The card therefore belongs mainly to hyperscale LLM training, with overlaps into sparse scaling and inference-time reasoning. It shows how a frontier-style open model family tries to preserve broad benchmark quality while making deployment choices explicit: dense or MoE size, thinking or non-thinking mode, and smaller distilled students when full post-training would be too expensive.

Limits

The biggest limit for this history is hardware opacity. The source text gives no device count, accelerator model, interconnect, optimizer sharding setup, training wall time, or achieved utilization. Any hardware discussion must remain an inference from the repo's accelerator-era map.

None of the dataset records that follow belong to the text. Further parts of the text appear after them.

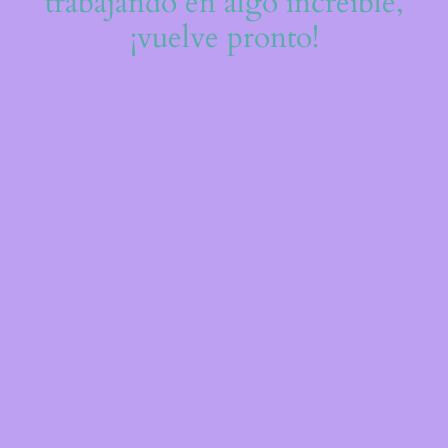
trabajando en algo increíble,
¡vuelve pronto!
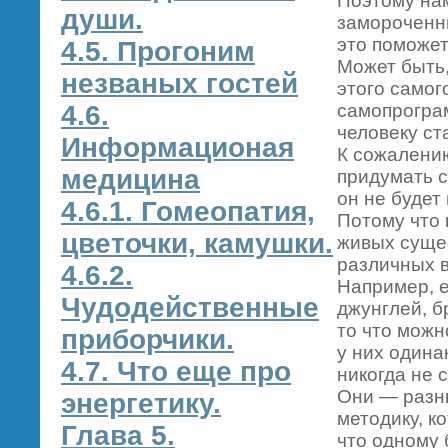
Поэтому на
души.
замороченны
это поможет
4.5. Прогоним
Может быть,
незваных гостей
этого само
4.6.
самопрогра
человеку ст
Информационая
К сожалению
медицина
придумать с
он не будет 
4.6.1. Гомеопатия,
Потому что 
цветочки, камушки.
живых сущес
различных в
4.6.2.
Например, е
Чудодейственные
джунглей, б
то что можн
приборчики.
у них одина
4.7. Что еще про
никогда не с
Они — разны
энергетику.
методику, к
Глава 5.
что одному 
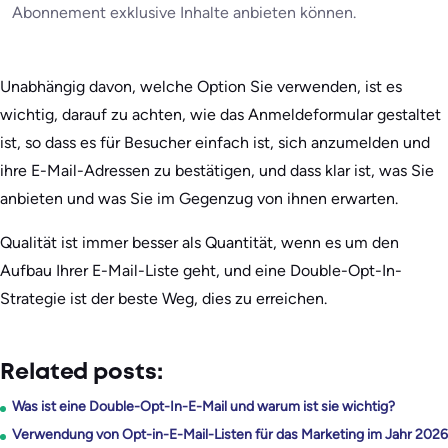
Abonnement exklusive Inhalte anbieten können.
Unabhängig davon, welche Option Sie verwenden, ist es
wichtig, darauf zu achten, wie das Anmeldeformular gestaltet
ist, so dass es für Besucher einfach ist, sich anzumelden und
ihre E-Mail-Adressen zu bestätigen, und dass klar ist, was Sie
anbieten und was Sie im Gegenzug von ihnen erwarten.
Qualität ist immer besser als Quantität, wenn es um den
Aufbau Ihrer E-Mail-Liste geht, und eine Double-Opt-In-
Strategie ist der beste Weg, dies zu erreichen.
Related posts:
Was ist eine Double-Opt-In-E-Mail und warum ist sie wichtig?
Verwendung von Opt-in-E-Mail-Listen für das Marketing im Jahr 2026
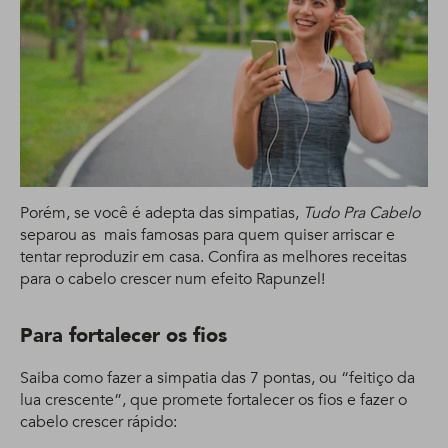
Porém, se você é adepta das simpatias,
Tudo Pra Cabelo
separou as mais famosas para quem quiser arriscar e
tentar reproduzir em casa. Confira as melhores receitas
para o cabelo crescer num efeito Rapunzel!
Para fortalecer os fios
Saiba como fazer a simpatia das 7 pontas, ou “feitiço da
lua crescente”, que promete fortalecer os fios e fazer o
cabelo crescer rápido:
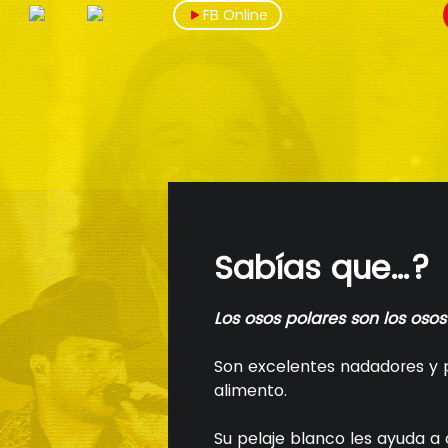
FB Online
Sabías que…?
Los osos polares son los os
Son excelentes nadadores y 
alimento.
Su pelaje blanco les ayuda a 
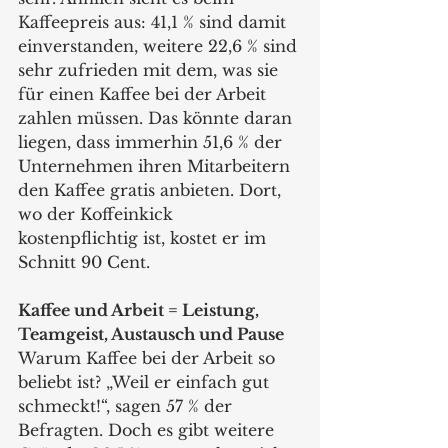
Kaffeepreis aus: 41,1 % sind damit 
einverstanden, weitere 22,6 % sind 
sehr zufrieden mit dem, was sie 
für einen Kaffee bei der Arbeit 
zahlen müssen. Das könnte daran 
liegen, dass immerhin 51,6 % der 
Unternehmen ihren Mitarbeitern 
den Kaffee gratis anbieten. Dort, 
wo der Koffeinkick 
kostenpflichtig ist, kostet er im 
Schnitt 90 Cent.  
Kaffee und Arbeit = Leistung, 
Teamgeist, Austausch und Pause
Warum Kaffee bei der Arbeit so 
beliebt ist? „Weil er einfach gut 
schmeckt!“, sagen 57 % der 
Befragten. Doch es gibt weitere 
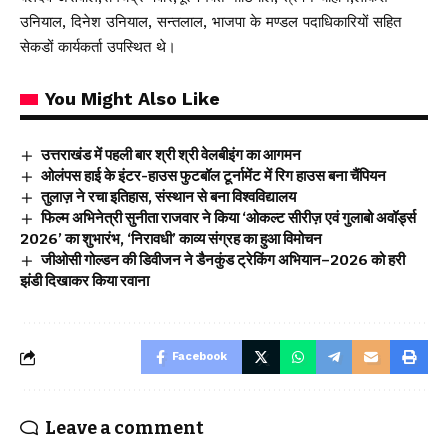
उनियाल, दिनेश उनियाल, सन्तलाल, भाजपा के मण्डल पदाधिकारियों सहित
सेकडों कार्यकर्ता उपस्थित थे।
You Might Also Like
उत्तराखंड में पहली बार श्री श्री वेलबीइंग का आगमन
ओलंपस हाई के इंटर-हाउस फुटबॉल टूर्नामेंट में रिग हाउस बना चैंपियन
तुलाज़ ने रचा इतिहास, संस्थान से बना विश्वविद्यालय
फिल्म अभिनेत्री सुनीता राजवार ने किया ‘ओकल्ट सीरीज़ एवं गुलाबो अवॉर्ड्स
2026’ का शुभारंभ, ‘निरावधी’ काव्य संग्रह का हुआ विमोचन
जीओसी गोल्डन की डिवीजन ने डैनकुंड ट्रेकिंग अभियान–2026 को हरी
झंडी दिखाकर किया रवाना
Facebook
Leave a comment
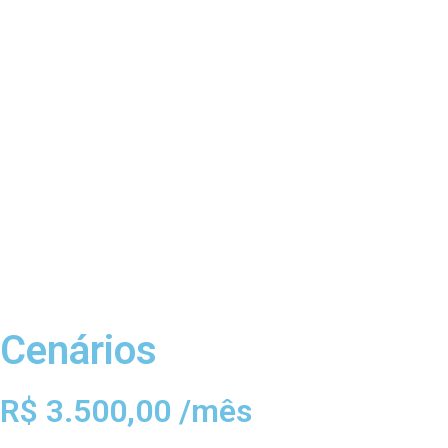
Cenários
R$ 3.500,00 /mês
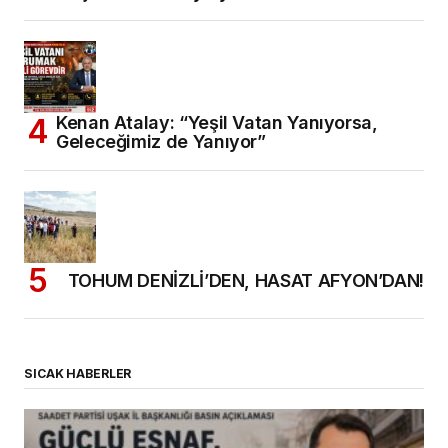
Kenan Atalay: “Yeşil Vatan Yanıyorsa,
Geleceğimiz de Yanıyor”
TOHUM DENİZLİ’DEN, HASAT AFYON’DAN!
SICAK HABERLER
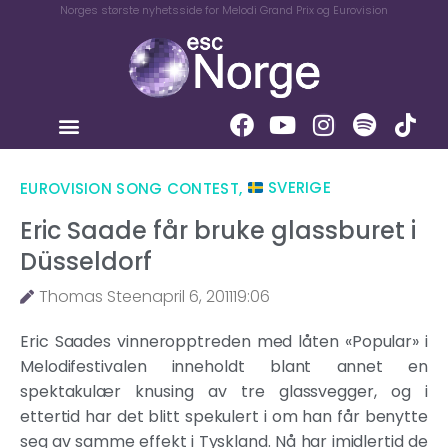
Norges største nyhetsside for Melodi Grand Prix og Eurovision
EUROVISION SONG CONTEST
,
SVERIGE
Eric Saade får bruke glassburet i
Düsseldorf
Thomas Steen
april 6, 2011
19:06
Eric Saades vinneropptreden med låten «Popular» i
Melodifestivalen inneholdt blant annet en
spektakulær knusing av tre glassvegger, og i
ettertid har det blitt spekulert i om han får benytte
seg av samme effekt i Tyskland. Nå har imidlertid de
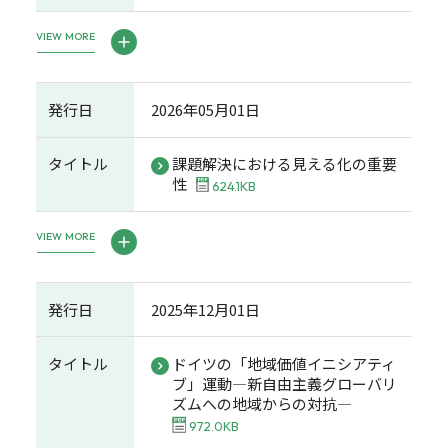
VIEW MORE
発行日
2026年05月01日
タイトル
課題解決における見える化の重要
性
624.1KB
VIEW MORE
発行日
2025年12月01日
タイトル
ドイツの「地域価値イニシアティ
ブ」運動―新自由主義グローバリ
ズムへの地域からの対抗―
972.0KB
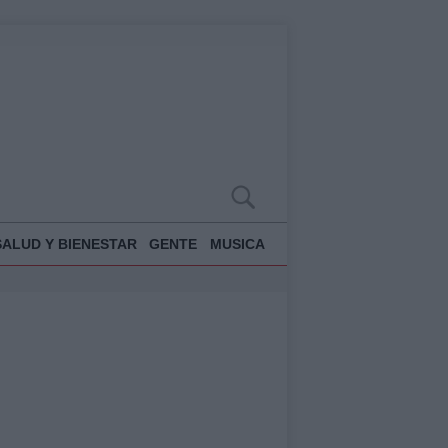
SALUD Y BIENESTAR
GENTE
MUSICA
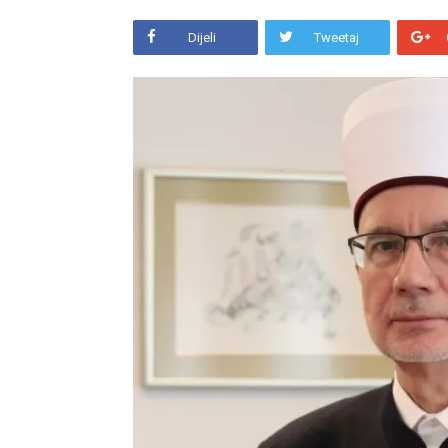
Dijeli
Tweetaj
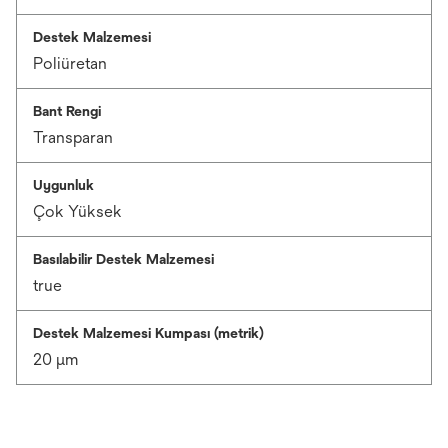
Destek Malzemesi
Poliüretan
Bant Rengi
Transparan
Uygunluk
Çok Yüksek
Basılabilir Destek Malzemesi
true
Destek Malzemesi Kumpası (metrik)
20 μm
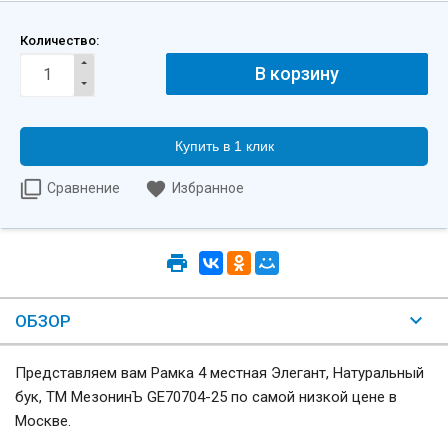
Количество:
Купить в 1 клик
Сравнение
Избранное
ОБЗОР
Представляем вам Рамка 4 местная Элегант, Натуральный
бук, ТМ МезонинЪ GE70704-25 по самой низкой цене в
Москве.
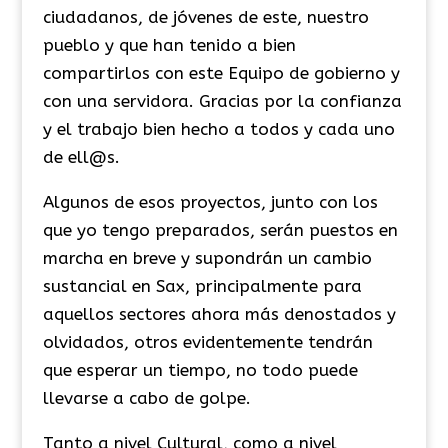
ciudadanos, de jóvenes de este, nuestro
pueblo y que han tenido a bien
compartirlos con este Equipo de gobierno y
con una servidora. Gracias por la confianza
y el trabajo bien hecho a todos y cada uno
de ell@s.
Algunos de esos proyectos, junto con los
que yo tengo preparados, serán puestos en
marcha en breve y supondrán un cambio
sustancial en Sax, principalmente para
aquellos sectores ahora más denostados y
olvidados, otros evidentemente tendrán
que esperar un tiempo, no todo puede
llevarse a cabo de golpe.
Tanto a nivel Cultural, como a nivel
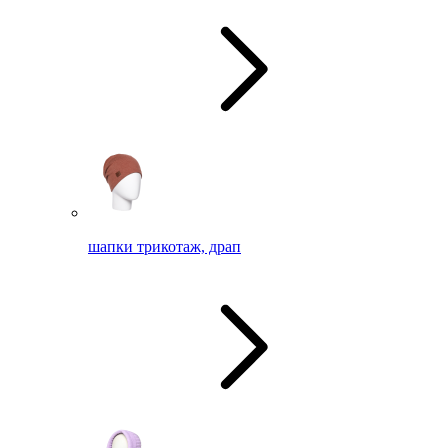
шапки трикотаж, драп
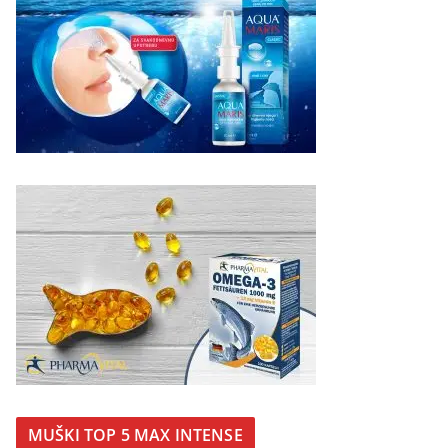
MUŠKI TOP 5 MAX INTENSE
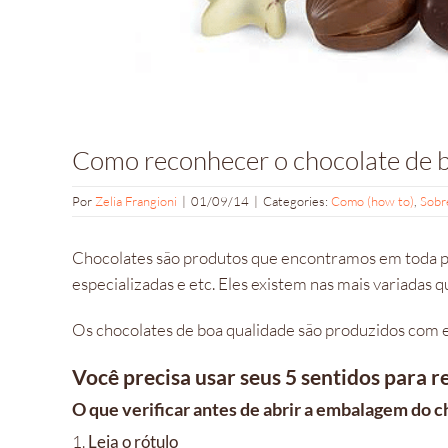
Como reconhecer o chocolate de 
Por
Zelia Frangioni
|
01/09/14
|
Categories:
Como (how to)
,
Sobr
Chocolates são produtos que encontramos em toda par
especializadas e etc. Eles existem nas mais variadas q
Os chocolates de boa qualidade são produzidos com e
Você precisa usar seus 5 sentidos para 
O que verificar antes de abrir a embalagem do 
1.
Leia o rótulo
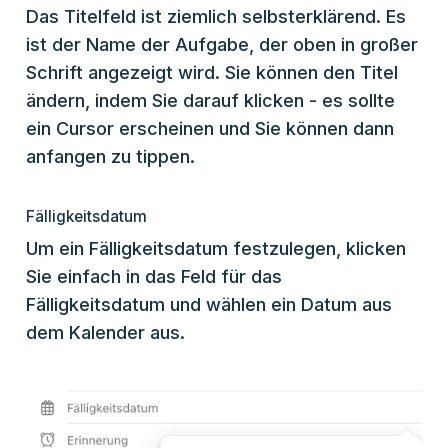
Das Titelfeld ist ziemlich selbsterklärend. Es
ist der Name der Aufgabe, der oben in großer
Schrift angezeigt wird. Sie können den Titel
ändern, indem Sie darauf klicken - es sollte
ein Cursor erscheinen und Sie können dann
anfangen zu tippen.
Fälligkeitsdatum
Um ein Fälligkeitsdatum festzulegen, klicken
Sie einfach in das Feld für das
Fälligkeitsdatum und wählen ein Datum aus
dem Kalender aus.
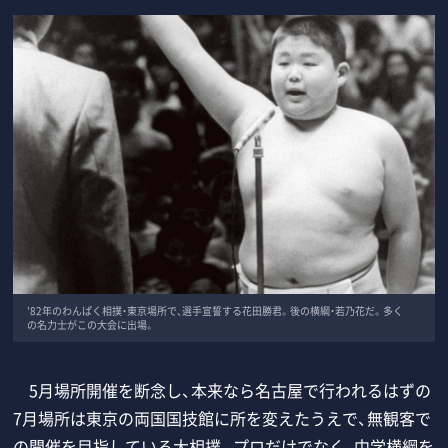
'82年のわんぱく相撲・東京場所で、選手宣誓する花田勝君。後の横綱・若乃花だ。多く
の名力士がこの大会に出場。
5月場所開催を断念し、本来なら名古屋で行われるはずの
7月場所は東京の両国国技館に所を変えたうえで、無観客で
の開催を目指している大相撲。プロだけでなく、中学横綱を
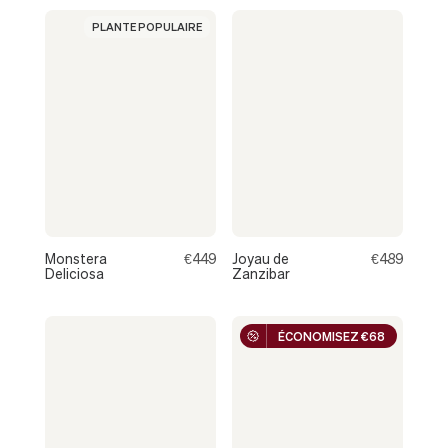
À
PLANTE POPULAIRE
MARSEILLE
Monstera
€449
Joyau de
€489
Deliciosa
Zanzibar
ÉCONOMISEZ €68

The report also gives little absolute cost accounting for the 36T-token run or for MoE serving. It claims cheaper inference and training per trillion tokens, but does not expose enough data to compute those savings. Long-context reasoning is not uniformly beneficial: the appendix says thinking mode degrades on RULER, probably because retrieval tasks do not need extra reasoning tokens. Future work explicitly points to more pretraining scale, compression, extremely long contexts, and more compute for agent RL, so the model remains compute-limited rather than a finished efficiency solution.